Python: Logistic regression max_iter parameter is reducing the accuracy

nurlubanu picture nurlubanu · Jul 18, 2019 · Viewed 7.4k times · Source

I am doing multiclass/multilabel text classification. I trying to get rid of the "ConvergenceWarning".

When I tuned the max_iter from default to 4000, the warning is disappeared. However, my model accuracy is reduced from 78 to 75.

from sklearn.linear_model import LogisticRegression
from sklearn.metrics import accuracy_score


logreg = Pipeline([('vect', CountVectorizer()),
            ('tfidf', TfidfTransformer()),
            ('clf', LogisticRegression(n_jobs=1, C=1e5, solver='lbfgs',multi_class='ovr' ,random_state=0, class_weight='balanced' )),
           ])
logreg.fit(X_train, y_train)


y_pred = logreg.predict(X_test)

print('Logistic Regression Accuracy %s' % accuracy_score(y_pred, y_test))

cv_score = cross_val_score(logreg, train_tfidf, y_train, cv=10, scoring='accuracy')
print("CV Score : Mean : %.7g | Std : %.7g | Min : %.7g | Max : %.7g" % (np.mean(cv_score),np.std(cv_score),np.min(cv_score),np.max(cv_score)))

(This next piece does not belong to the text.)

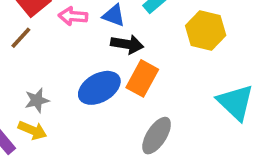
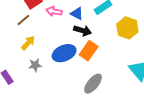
gray star: (37, 100) -> (35, 65), moved
yellow arrow: (32, 130) -> (28, 43), moved, turned -77

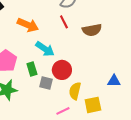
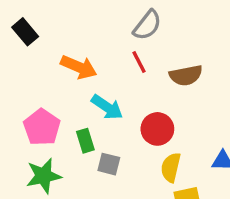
red circle: (62, 70) -> (157, 129), moved
yellow semicircle: (75, 91) -> (171, 167), moved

Why my accuracy is reducing when max_iter =4000? Is there any other way to fix * "ConvergenceWarning: lbfgs failed to converge. Increase the number of iterations. "of iterations.", ConvergenceWarning)" *

Answer

Maurício Collaça picture Maurício Collaça · Jan 5, 2020

It's missing the data used in the question so it's not possible to reproduce the problem but just guess.

Some things to check:

1) Many estimators such as LogisticRegression likes (not to say requires) scaled data. Depending on your data, you may want to scale with MaxAbsScaler, MinMaxScaler, StandardScaler or RobustAScaler. The optimal choice depends on the kind of problem you are trying to solve, data properties like sparsity, whether negative values are welcomed by the downstream estimator, etc. Scaling data usually speeds up convergence, that may even not require to increase max_iter.

2) In my experience, solver not "liblinear" requires more max_iter iterations to converge given the same input data.

3) I didn't see any 'max_iterset in your code snippet. It currently defaults to100` (sklearn 0.22).

4) I saw you set the the regularization parameter C=100000. It's drastically reduce the regularization, as C is the inverse of regularization strength. It's expected to consume more iterations and may lead to overfit the model.

5) I didn't expect that a higher max_iter would get you lower accuracy. The solver is diverging rather than converging. The data may not be scaled or the random state is not fixed or the tolerance tol (defaults 1e-4) became to high.

6) Check you cross_val_score cross-validation parameter cv. If I'm not wrong, the default behavior doesn't set the random state which result in variable mean accuracy.